Read the lines below. Copy out any that hold the string "button".

:: Records shown

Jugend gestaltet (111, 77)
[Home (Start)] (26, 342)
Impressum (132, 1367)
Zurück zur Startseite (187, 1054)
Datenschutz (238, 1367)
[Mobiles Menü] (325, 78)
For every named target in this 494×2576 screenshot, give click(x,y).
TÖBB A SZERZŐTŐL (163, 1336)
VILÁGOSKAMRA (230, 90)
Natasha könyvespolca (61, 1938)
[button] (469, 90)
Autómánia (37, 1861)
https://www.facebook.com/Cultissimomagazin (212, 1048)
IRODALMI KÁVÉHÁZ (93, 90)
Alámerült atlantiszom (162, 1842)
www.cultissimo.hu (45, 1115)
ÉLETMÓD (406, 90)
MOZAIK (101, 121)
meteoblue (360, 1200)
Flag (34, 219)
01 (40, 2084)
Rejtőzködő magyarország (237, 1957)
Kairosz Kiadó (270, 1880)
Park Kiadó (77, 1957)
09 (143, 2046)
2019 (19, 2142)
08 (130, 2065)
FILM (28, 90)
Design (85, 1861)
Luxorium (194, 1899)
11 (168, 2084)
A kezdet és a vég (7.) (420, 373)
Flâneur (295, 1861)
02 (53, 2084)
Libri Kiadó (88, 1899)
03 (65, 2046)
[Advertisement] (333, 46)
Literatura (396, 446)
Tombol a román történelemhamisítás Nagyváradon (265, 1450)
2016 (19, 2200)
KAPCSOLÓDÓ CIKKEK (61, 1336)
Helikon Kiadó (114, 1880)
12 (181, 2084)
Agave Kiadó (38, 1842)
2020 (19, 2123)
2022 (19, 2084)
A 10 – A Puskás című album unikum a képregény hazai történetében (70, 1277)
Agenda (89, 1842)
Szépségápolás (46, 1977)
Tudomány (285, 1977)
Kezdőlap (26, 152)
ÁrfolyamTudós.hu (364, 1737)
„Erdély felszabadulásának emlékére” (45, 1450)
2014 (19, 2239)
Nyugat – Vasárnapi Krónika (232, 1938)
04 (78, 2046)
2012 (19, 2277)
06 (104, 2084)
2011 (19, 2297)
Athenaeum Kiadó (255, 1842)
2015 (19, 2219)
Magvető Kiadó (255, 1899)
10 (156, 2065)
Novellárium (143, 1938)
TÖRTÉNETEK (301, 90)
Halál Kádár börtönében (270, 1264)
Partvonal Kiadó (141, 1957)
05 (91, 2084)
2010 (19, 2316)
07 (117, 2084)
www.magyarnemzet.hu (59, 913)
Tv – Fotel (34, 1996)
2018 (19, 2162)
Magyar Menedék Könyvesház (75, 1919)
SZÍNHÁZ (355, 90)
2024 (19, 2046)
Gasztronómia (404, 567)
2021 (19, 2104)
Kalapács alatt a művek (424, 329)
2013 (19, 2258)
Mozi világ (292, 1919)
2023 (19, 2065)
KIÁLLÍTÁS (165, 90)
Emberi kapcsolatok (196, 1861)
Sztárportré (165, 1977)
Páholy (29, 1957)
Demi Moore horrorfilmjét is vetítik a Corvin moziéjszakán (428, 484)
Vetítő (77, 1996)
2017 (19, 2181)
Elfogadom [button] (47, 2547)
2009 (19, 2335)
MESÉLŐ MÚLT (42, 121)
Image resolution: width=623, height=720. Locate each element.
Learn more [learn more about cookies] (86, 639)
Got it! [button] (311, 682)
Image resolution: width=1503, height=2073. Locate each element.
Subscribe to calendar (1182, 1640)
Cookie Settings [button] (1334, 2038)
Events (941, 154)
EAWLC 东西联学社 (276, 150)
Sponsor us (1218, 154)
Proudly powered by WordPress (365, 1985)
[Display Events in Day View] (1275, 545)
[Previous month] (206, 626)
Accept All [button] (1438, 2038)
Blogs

::::

### Output
[button] (469, 90)
Elfogadom [button] (47, 2547)
Got it! [button] (311, 682)
Cookie Settings [button] (1334, 2038)
Accept All [button] (1438, 2038)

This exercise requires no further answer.